The cannabis industry has not been a hot place to invest in of late. Pot stocks have been crashing in value over the past year as the Horizons Marijuana Life Sciences ETF has cratered an incredible 66% during that time, while the S&P 500's losses have been a more modest 12%.

But when looking at the long term, the industry still possesses attractive potential. Analysts from BDSA project that global cannabis sales will hit $61 billion by 2026 -- that's 74% higher than the $35 billion that the market will be worth this year. There's plenty of growth available. And a couple of pot stocks that can make good buys amid all those opportunities are Cresco Labs (CRLBF -0.56%) and Ayr Wellness (AYRW.F -1.34%)

1. Cresco Labs

Chicago-based pot producer Cresco Labs has been hitting new 52-week lows, and at around $2.50 per share, it's down close to 80% from its high. And yet this is a company that's poised to potentially become the largest marijuana producer in the country once its acquisition of fellow multi-state operator Columbia Care goes through. That's expected to happen before the end of this year.

But Cresco is a quality stock to own even without the deal. A key reason I invested in them is that the company isn't overly aggressive in its expansion (it's currently in 10 states while rival Curaleaf is in 22) and focuses on being strategic in the moves it makes. That can keep costs down and allow the business to post a strong bottom line. 

For the period ending March 31, sales of $214.4 million rose 20% year over year, and the company's operating income of $20.3 million rose at an even higher rate of 25%. Cresco's expenses haven't spiraled out of control, and the company's sound management is why investors can trust this stock over the long haul. Its share performance over the past year (it's down 77%) isn't indicative of how well the business is being run and has more to do with the broader cannabis market.
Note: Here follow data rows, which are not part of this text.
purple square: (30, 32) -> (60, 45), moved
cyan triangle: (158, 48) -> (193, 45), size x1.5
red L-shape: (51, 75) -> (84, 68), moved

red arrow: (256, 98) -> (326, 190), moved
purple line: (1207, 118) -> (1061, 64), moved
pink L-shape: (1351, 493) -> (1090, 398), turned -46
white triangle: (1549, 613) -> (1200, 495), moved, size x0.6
At a price-to-sales (P/S) multiple of just 0.8, Cresco has never traded at a cheaper multiple. Buying this stock and remaining patient as it grows and expands can be an excellent move for long-term investors to make right now.

2. Ayr Wellness

Ayr Wellness is a stock that has struggled even more over the past year. Down a whopping 83%, it can be unnerving to invest in a stock that's amid such a free fall. However, here again, patience can pay off in droves. 
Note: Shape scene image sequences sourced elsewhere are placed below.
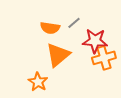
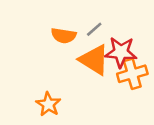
orange triangle: (58, 55) -> (94, 60), moved, turned -48

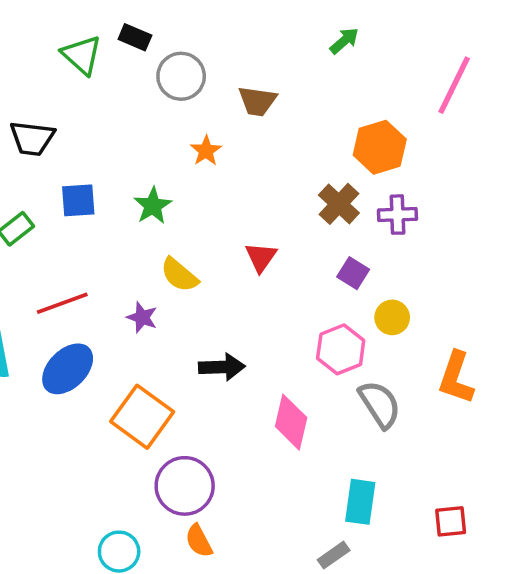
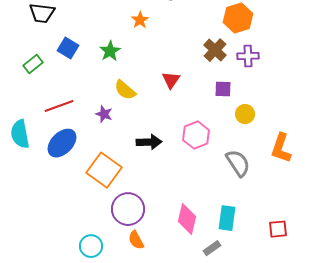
blue square: (78, 200) -> (68, 48), turned 35
purple square: (353, 273) -> (223, 89), turned -30
pink hexagon: (341, 349) -> (196, 135), moved
pink diamond: (291, 422) -> (187, 219), moved

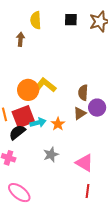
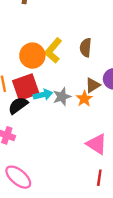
yellow L-shape: (45, 85) -> (53, 50), turned -90
brown semicircle: (83, 93) -> (86, 48), moved
orange star: (58, 124) -> (84, 99), moved
gray star: (51, 155) -> (62, 97), moved

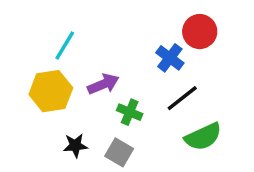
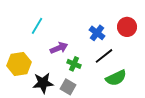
red circle: (200, 32) -> (127, 27), moved
yellow hexagon: (51, 91) -> (19, 64), moved
black star: (75, 145) -> (43, 83), size x1.5

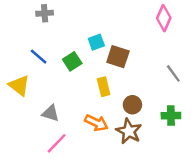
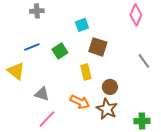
cyan square: (96, 42) -> (82, 25), moved
blue line: (39, 57) -> (32, 47), turned -63
green cross: (171, 116) -> (142, 121), moved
Ayr is focusing on some of the hottest markets in the country. Arizona, Florida, Illinois, Ohio, Massachusetts, Nevada, New Jersey, and Pennsylvania are all states where it has a footprint. The company estimates that through just those states, it will reach 40% of the entire cannabis market in the U.S. Like Cresco, Ayr is being strategic in picking its spots carefully. 
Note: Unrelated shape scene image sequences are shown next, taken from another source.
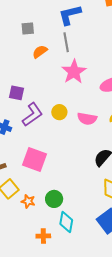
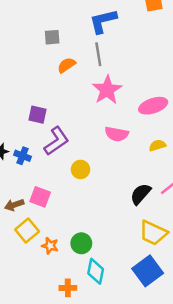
yellow circle: (59, 112) -> (81, 169), moved
pink semicircle: (87, 119) -> (117, 134), moved
pink square: (34, 160) -> (40, 197), moved, size x0.7

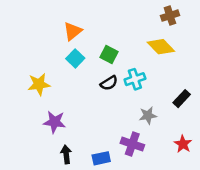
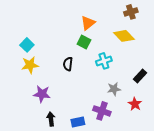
orange triangle: (73, 31) -> (88, 23), moved
cyan square: (75, 58) -> (27, 45), moved
black semicircle: (109, 83) -> (68, 64), moved, turned 128
red star: (183, 144) -> (135, 104), moved

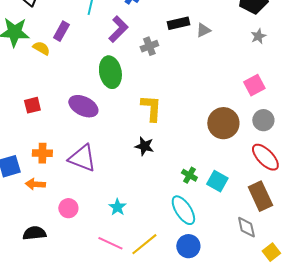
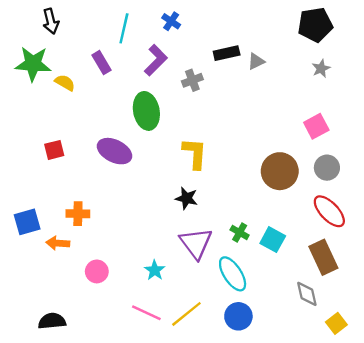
purple rectangle: (61, 31) -> (102, 63), moved, turned -60
orange cross: (42, 153) -> (78, 214), moved
purple triangle: (82, 158) -> (196, 243), moved, turned 32
black semicircle: (34, 233) -> (52, 321), moved

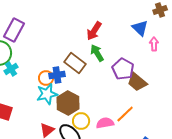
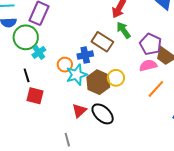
orange circle: (46, 78) -> (65, 65), moved
yellow circle: (81, 121) -> (116, 78), moved
pink semicircle: (105, 123) -> (148, 65), moved

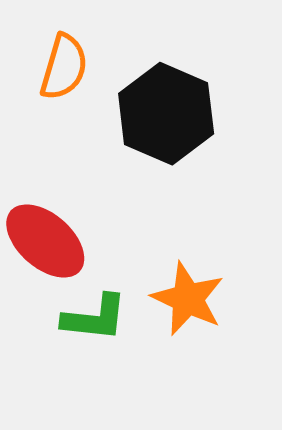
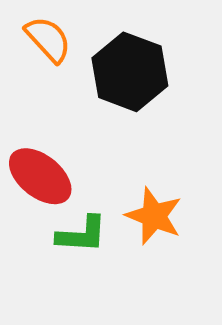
orange semicircle: (64, 67) -> (48, 39), turned -56

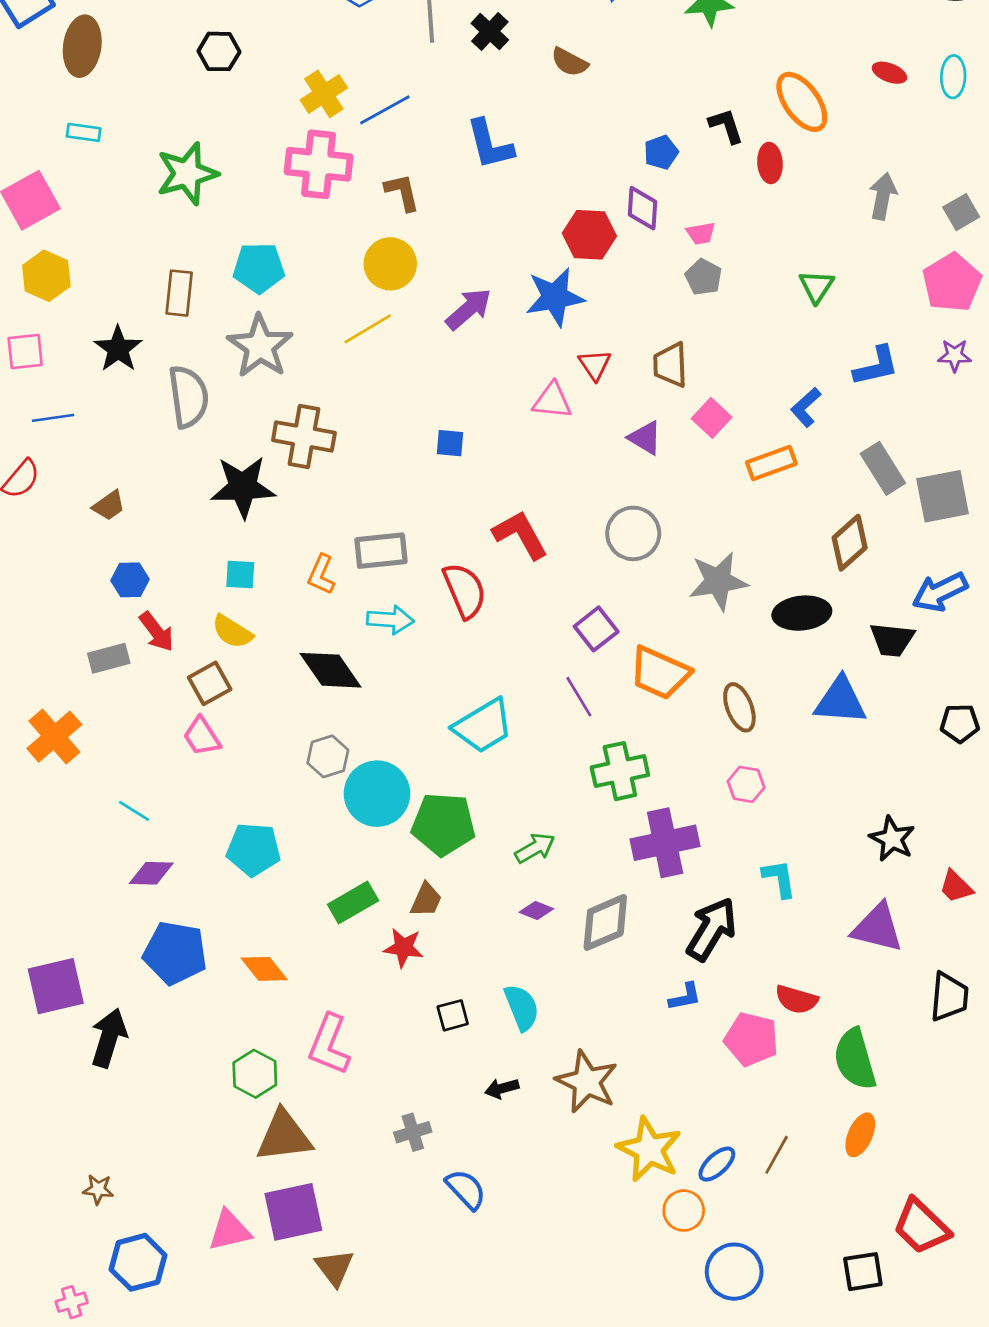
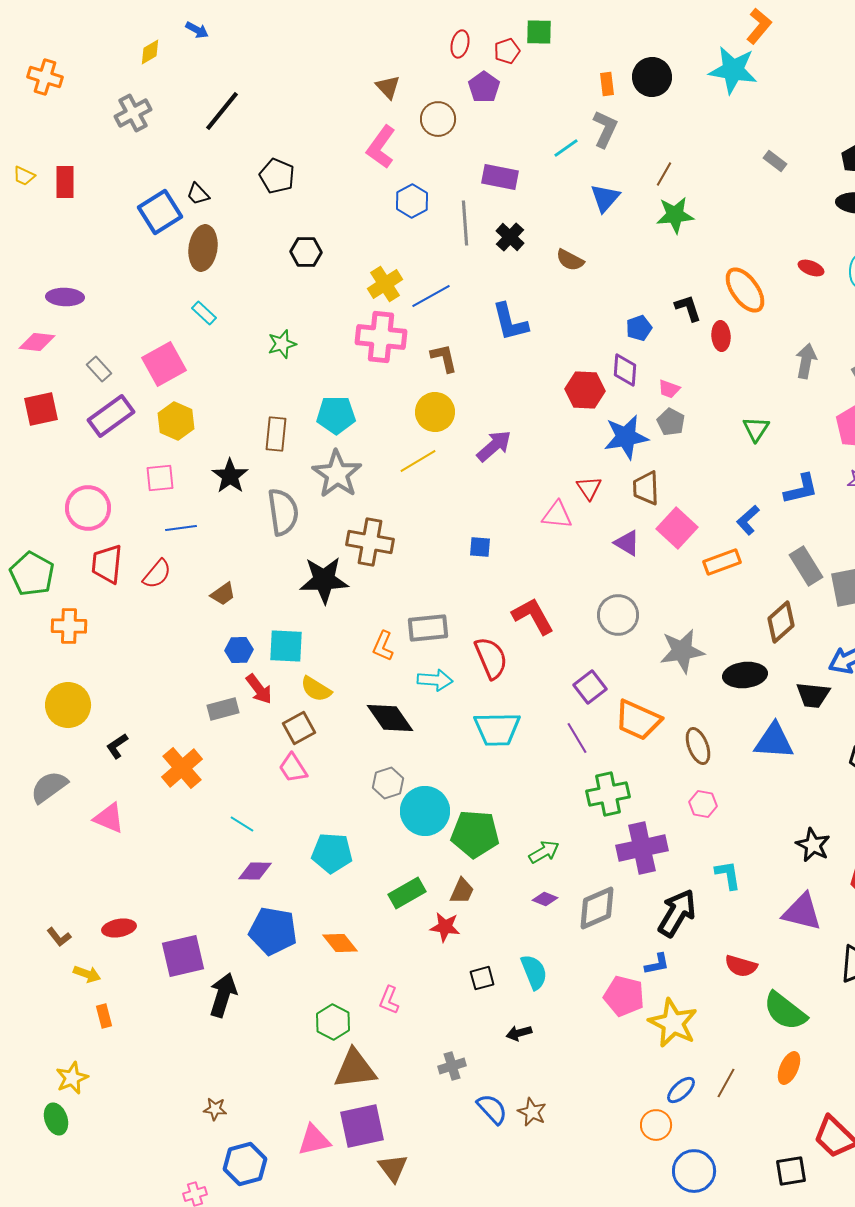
cyan rectangle: (84, 132) -> (204, 313), turned 35
green star: (187, 174) -> (282, 344), size x0.6
pink trapezoid: (701, 233) -> (669, 389), turned 30
blue star: (555, 297) -> (626, 437), moved
pink square: (712, 418) -> (677, 528), size x1.4
cyan square: (240, 575) -> (286, 646), moved, size x1.5
cyan trapezoid: (483, 726) -> (497, 729), moved, turned 30
pink pentagon: (751, 1039) -> (624, 996), moved
pink L-shape: (329, 1045) -> (389, 1000), size x0.6
green semicircle: (855, 1059) -> (785, 1011), turned -36
brown star: (587, 1082) -> (532, 1112), moved, size x0.6
yellow star: (649, 1149) -> (673, 1023), moved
The company is on the cusp of some great growth, projecting that by the end of this year, its annualized revenue run rate will be approximately $800 million. That's nearly double where it is right now; for the period ending March 31, sales of $111.2 million grew 90% year over year. While that's impressive, that puts it at a run rate of less than $450 million. But with the company expanding its presence across the country, it still believes that it will hit its goal by the fourth quarter.

There's plenty of growth for Ayr to pursue in the states where it's active. And at a slightly lower P/S multiple than Cresco Labs, it too gives investors a lot of value for their money. The key is remaining patient.